Surplus and low consumption affects global citrus market
Spain, Morocco and Egypt all saw good harvests, which directly affected the price. A ten percent increase or decrease in yield can have major implications for the market. Spain experienced a very good season, which puts pressure on prices. In combination with disappointing consumption figures, probably due to the warm winter, the effects are dramatic. In Spanish regions like Seville, bankruptcies are expected among growers and cooperatives. The smaller growers in Valencia get better prices thanks to stronger exporters.
Russia closed for business
On top of this are the practices of Moroccan traders. These are said to flood the markets with Moroccan citrus, which puts further pressure on prices.
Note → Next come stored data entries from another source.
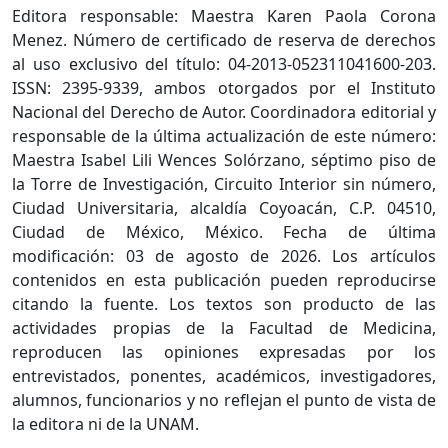
Editora responsable: Maestra Karen Paola Corona
Menez. Número de certificado de reserva de derechos
al uso exclusivo del título: 04-2013-052311041600-203.
ISSN: 2395-9339, ambos otorgados por el Instituto
Nacional del Derecho de Autor. Coordinadora editorial y
responsable de la última actualización de este número:
Maestra Isabel Lili Wences Solórzano, séptimo piso de
la Torre de Investigación, Circuito Interior sin número,
Ciudad Universitaria, alcaldía Coyoacán, C.P. 04510,
Ciudad de México, México. Fecha de última
modificación: 03 de agosto de 2026. Los artículos
contenidos en esta publicación pueden reproducirse
citando la fuente. Los textos son producto de las
actividades propias de la Facultad de Medicina,
reproducen las opiniones expresadas por los
entrevistados, ponentes, académicos, investigadores,
alumnos, funcionarios y no reflejan el punto de vista de
la editora ni de la UNAM.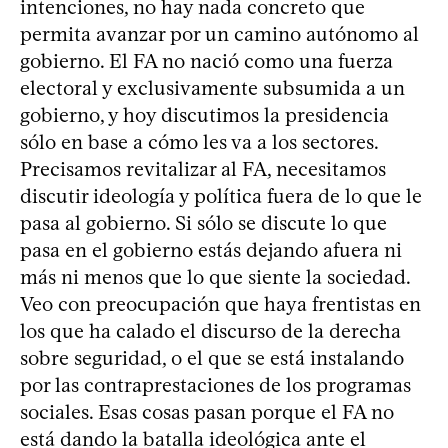
intenciones, no hay nada concreto que
permita avanzar por un camino autónomo al
gobierno. El FA no nació como una fuerza
electoral y exclusivamente subsumida a un
gobierno, y hoy discutimos la presidencia
sólo en base a cómo les va a los sectores.
Precisamos revitalizar al FA, necesitamos
discutir ideología y política fuera de lo que le
pasa al gobierno. Si sólo se discute lo que
pasa en el gobierno estás dejando afuera ni
más ni menos que lo que siente la sociedad.
Veo con preocupación que haya frentistas en
los que ha calado el discurso de la derecha
sobre seguridad, o el que se está instalando
por las contraprestaciones de los programas
sociales. Esas cosas pasan porque el FA no
está dando la batalla ideológica ante el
Political unrest and rising tensions between Russia and the EU also seems beneficent for Egyptian and Moroccan traders. For Spanish exporters, it is difficult to export to Russia, as Russia is increasingly looking for new suppliers outside the EU.
Egypt bigger than South Africa
In Egypt, roughly between Cairo and Alexandria, the climatic conditions are ideal for growing citrus. It’s expected that the North African country will produce more citrus than South Africa in the next five years. US investors, among others, have a lot of money invested in Egyptian citrus cultivation. Political unrest in Egypt has little effect on the crop.
Clementines, on the other hand, are little affected by these developments, and are fetching far better prices. Spain and Morocco don’t provide clementines and mandarins at the moment, and the harvest in Italy and South Africa is particularly good. South Africa has curbed exports of mandarins in connection with the unrest in Russia and the stringent EU regulations. As a result, there is sufficient supply from the African country.